WORK ITEM - Since pictures do not belong in the copy, please repeat every record below exactly without them.

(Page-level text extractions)
++++++

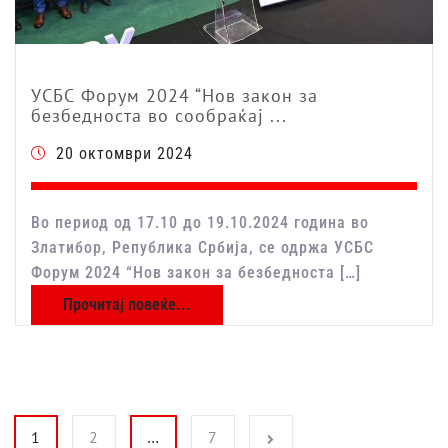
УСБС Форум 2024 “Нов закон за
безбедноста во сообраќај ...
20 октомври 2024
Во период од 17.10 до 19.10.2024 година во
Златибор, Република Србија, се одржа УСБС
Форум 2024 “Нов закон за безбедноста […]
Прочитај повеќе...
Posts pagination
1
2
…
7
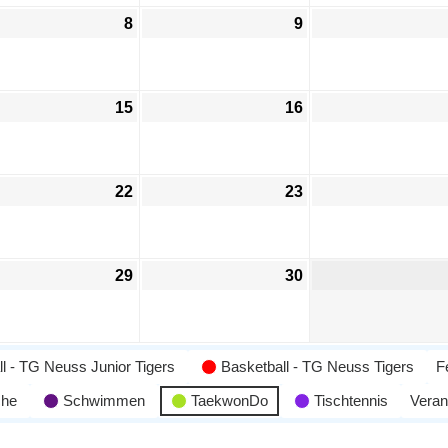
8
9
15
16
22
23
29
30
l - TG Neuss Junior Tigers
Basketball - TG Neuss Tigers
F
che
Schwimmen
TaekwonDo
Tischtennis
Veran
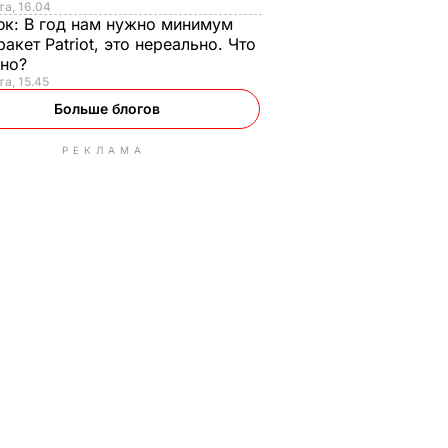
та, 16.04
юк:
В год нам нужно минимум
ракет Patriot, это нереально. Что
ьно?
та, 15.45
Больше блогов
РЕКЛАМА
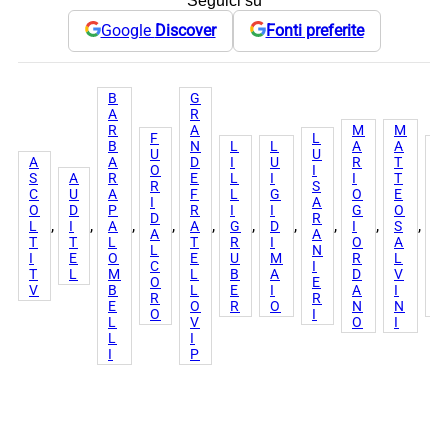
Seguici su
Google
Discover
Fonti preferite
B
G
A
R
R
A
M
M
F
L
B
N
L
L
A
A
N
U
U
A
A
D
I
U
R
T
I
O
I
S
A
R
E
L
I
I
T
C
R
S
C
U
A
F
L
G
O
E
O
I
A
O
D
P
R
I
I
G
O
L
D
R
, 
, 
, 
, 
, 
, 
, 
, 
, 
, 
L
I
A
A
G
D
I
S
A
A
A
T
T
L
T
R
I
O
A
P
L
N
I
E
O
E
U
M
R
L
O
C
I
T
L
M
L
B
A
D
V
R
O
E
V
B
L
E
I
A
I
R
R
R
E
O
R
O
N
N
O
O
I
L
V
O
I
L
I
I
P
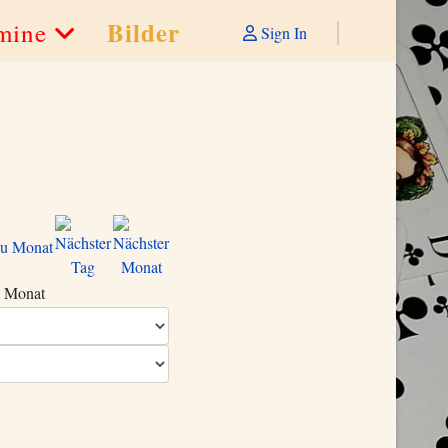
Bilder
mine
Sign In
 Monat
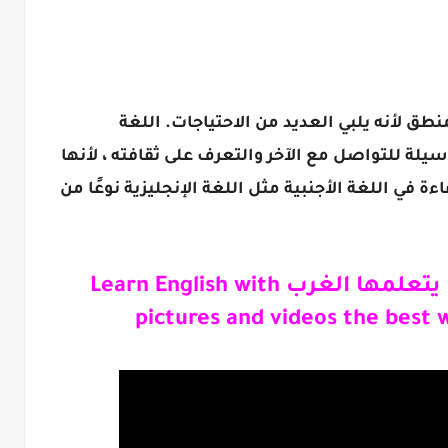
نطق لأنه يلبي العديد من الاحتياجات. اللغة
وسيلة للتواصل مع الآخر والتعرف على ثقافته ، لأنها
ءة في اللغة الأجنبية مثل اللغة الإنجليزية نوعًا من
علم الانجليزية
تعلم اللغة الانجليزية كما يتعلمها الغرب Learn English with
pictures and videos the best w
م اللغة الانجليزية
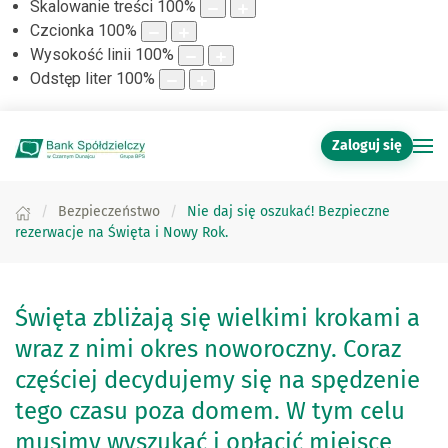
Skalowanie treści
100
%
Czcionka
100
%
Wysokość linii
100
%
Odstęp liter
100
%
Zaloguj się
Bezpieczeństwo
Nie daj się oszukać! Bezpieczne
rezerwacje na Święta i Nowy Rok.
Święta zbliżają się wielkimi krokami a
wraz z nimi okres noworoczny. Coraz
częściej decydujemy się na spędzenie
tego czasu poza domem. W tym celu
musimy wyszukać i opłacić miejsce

++++++

WRITTEN ANSWER -
УСБС Форум 2024 “Нов закон за
безбедноста во сообраќај ...
20 октомври 2024
Во период од 17.10 до 19.10.2024 година во
Златибор, Република Србија, се одржа УСБС
Форум 2024 “Нов закон за безбедноста […]
Прочитај повеќе...
Posts pagination
1
2
…
7
8
9
15
16
22
23
29
30
l - TG Neuss Junior Tigers
Basketball - TG Neuss Tigers
F
che
Schwimmen
TaekwonDo
Tischtennis
Veran
та, 16.04
юк:
В год нам нужно минимум
ракет Patriot, это нереально. Что
ьно?
та, 15.45
Больше блогов
РЕКЛАМА
Seguici su
Google
Discover
Fonti preferite
B
G
A
R
R
A
M
M
F
L
B
N
L
L
A
A
N
U
U
A
A
D
I
U
R
T
I
O
I
S
A
R
E
L
I
I
T
C
R
S
C
U
A
F
L
G
O
E
O
I
A
O
D
P
R
I
I
G
O
L
D
R
, 
, 
, 
, 
, 
, 
, 
, 
, 
, 
L
I
A
A
G
D
I
S
A
A
A
T
T
L
T
R
I
O
A
P
L
N
I
E
O
E
U
M
R
L
O
C
I
T
L
M
L
B
A
D
V
R
O
E
V
B
L
E
I
A
I
R
R
R
E
O
R
O
N
N
O
O
I
L
V
O
I
L
I
I
P
Bilder
mine
Sign In
 Monat
نطق لأنه يلبي العديد من الاحتياجات. اللغة
وسيلة للتواصل مع الآخر والتعرف على ثقافته ، لأنها
ءة في اللغة الأجنبية مثل اللغة الإنجليزية نوعًا من
علم الانجليزية
تعلم اللغة الانجليزية كما يتعلمها الغرب Learn English with
pictures and videos the best w
م اللغة الانجليزية
Skalowanie treści
100
%
Czcionka
100
%
Wysokość linii
100
%
Odstęp liter
100
%
Zaloguj się
Bezpieczeństwo
Nie daj się oszukać! Bezpieczne
rezerwacje na Święta i Nowy Rok.
Święta zbliżają się wielkimi krokami a
wraz z nimi okres noworoczny. Coraz
częściej decydujemy się na spędzenie
tego czasu poza domem. W tym celu
musimy wyszukać i opłacić miejsce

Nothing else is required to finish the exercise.